Evet, bu hikâye, senaryoları herkese göre başka başka olsa da dünyadaki tüm müminlerin hikâyesiydi aslında Rabbimiz tarafından yazılan.
Yusuf Mısır’a sultan olacağını bilse endişelenemezdi ama dedik ya o zaman sır çözülür kopya verilmiş olur. İmtihanı, Yusuf kendi emeği ile çilesini çekerek, acı ve dertlerle pişerek kazanmış ve hak etmiş olmazdı.
Hak etmek, üzerinde durulması gereken önemli bir mevzu… Bedava olandan hak edilen şey daha kıymetlidir. İnsanın yapısı gereği, kendi emeği, kendi başarısı başkalarının bedava verdiğinden daha fazla mutlu eder onu. İnsanın bir yönü ten mezbelesi nedeniyle yani yaratılışındaki toprak unsuru nedeniyle tembeldir; kolayı, yorulmadan ele geçeni sever ama kolay ele geçenin, emek sarf edilmeden ele geçenin kendi kazancı ve başarısı kadar onu mutlu etmediği de bir vakıadır.
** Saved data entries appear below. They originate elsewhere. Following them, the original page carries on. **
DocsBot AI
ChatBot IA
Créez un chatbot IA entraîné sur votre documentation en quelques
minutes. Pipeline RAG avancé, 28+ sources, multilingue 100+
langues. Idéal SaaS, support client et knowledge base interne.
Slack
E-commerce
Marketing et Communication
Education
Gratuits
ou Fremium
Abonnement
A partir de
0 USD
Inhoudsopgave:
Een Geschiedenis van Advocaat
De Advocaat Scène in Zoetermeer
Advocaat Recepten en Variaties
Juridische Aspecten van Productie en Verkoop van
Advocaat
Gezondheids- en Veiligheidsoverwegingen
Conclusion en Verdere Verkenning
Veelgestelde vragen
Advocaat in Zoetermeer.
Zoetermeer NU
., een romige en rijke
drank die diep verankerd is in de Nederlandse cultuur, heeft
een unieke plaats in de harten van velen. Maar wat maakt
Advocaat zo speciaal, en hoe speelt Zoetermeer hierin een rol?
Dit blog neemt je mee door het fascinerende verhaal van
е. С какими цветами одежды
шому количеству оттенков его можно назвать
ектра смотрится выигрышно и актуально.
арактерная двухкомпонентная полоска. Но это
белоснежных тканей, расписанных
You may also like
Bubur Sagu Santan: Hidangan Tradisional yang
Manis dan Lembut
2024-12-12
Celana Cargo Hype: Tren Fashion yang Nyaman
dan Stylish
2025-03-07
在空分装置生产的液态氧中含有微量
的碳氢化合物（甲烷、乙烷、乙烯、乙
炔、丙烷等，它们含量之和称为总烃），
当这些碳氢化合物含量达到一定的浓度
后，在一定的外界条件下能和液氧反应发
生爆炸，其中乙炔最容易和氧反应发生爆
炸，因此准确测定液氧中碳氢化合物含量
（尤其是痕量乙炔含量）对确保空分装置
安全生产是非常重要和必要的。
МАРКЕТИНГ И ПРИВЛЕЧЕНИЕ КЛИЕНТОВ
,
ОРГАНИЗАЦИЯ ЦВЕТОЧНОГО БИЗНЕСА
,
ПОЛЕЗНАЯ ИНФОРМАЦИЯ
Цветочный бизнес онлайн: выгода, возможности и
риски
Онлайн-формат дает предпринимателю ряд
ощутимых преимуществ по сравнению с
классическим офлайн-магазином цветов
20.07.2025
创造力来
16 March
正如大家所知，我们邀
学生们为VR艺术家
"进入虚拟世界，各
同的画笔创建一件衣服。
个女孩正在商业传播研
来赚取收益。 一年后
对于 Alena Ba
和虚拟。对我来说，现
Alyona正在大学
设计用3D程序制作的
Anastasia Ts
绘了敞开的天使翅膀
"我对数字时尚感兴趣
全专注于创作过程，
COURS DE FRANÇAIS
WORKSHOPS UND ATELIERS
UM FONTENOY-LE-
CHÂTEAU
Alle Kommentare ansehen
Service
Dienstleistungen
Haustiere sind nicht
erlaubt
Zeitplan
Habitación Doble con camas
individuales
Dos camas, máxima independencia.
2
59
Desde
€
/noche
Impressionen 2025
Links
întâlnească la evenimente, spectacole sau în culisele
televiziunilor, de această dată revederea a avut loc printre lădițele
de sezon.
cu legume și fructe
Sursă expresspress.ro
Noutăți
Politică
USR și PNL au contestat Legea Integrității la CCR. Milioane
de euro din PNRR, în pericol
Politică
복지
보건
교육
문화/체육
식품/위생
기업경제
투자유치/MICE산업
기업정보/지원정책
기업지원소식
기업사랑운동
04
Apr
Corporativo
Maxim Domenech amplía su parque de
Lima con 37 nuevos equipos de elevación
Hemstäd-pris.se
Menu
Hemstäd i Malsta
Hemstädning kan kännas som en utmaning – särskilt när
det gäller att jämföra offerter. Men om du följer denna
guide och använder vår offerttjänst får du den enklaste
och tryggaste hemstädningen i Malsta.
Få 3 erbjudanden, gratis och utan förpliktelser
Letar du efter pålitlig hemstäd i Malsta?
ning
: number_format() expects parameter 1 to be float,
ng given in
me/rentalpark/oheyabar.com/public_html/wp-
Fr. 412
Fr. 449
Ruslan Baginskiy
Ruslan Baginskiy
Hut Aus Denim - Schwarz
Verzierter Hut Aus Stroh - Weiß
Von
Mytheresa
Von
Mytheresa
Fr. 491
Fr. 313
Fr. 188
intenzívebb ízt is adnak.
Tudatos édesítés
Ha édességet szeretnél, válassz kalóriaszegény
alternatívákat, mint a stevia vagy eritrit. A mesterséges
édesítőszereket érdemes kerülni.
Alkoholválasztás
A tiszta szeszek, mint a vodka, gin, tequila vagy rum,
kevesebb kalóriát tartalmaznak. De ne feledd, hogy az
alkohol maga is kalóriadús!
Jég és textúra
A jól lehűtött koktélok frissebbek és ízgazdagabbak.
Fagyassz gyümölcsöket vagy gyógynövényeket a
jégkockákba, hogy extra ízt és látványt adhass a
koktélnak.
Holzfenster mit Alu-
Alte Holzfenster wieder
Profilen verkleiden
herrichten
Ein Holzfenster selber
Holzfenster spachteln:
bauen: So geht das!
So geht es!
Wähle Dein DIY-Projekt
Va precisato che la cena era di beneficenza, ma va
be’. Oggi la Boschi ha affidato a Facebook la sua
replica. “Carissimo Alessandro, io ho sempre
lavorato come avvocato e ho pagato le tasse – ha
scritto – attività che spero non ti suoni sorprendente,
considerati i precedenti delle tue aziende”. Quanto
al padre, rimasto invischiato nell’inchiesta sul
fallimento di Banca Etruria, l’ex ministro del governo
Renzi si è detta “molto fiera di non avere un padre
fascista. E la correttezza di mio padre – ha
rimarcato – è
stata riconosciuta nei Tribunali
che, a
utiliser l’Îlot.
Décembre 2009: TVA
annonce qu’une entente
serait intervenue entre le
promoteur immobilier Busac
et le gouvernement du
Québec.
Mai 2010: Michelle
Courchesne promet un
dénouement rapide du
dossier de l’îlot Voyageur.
O yüzden insanlığın cennetten dünyaya geliş hikâyesinde bu sırrın önemi büyüktür. Cennet nimetlerini kazanmada kendi emeğimiz, gayretimiz ve başarımız ne kadar fazla olursa o kadar cennet nimetleri bize sonsuza kadar uzanan bir âlemde ayrı bir keyif ve haz verecektir. Rabbimiz bize çok lütufkârdır, O’nun katkıları olmasa kimse cenneti kazanamazdı ama bizim de katkılarımız olmasa cennete gitmek de olmaz. Burada Rabbimiz’in yine büyük bir inceliği var. Benlik ve sahiplik duygusunu bizlere ikram ediyor; hâlbuki bizler de dâhil her şeyi ile âlem tamamen onun mülkü olmasına rağmen. Biz kullarına “Bunlar senin, bunları sen kazandın, bunlar senin katkınla oldu.” deme cömertliğini gösteriyor. Ve bizleri daha mutlu etmek adına böyle bir inceliği bizlere gösteriyor. Kim bilir belki bizler de elimizdeki aslında emanet duran malımızı mülkümüzü böyle bir incelikle diğer kullara ikram ederiz diye. Evet, buradan bir incelik bir nezaket dersi de çıkarmak gerekiyor.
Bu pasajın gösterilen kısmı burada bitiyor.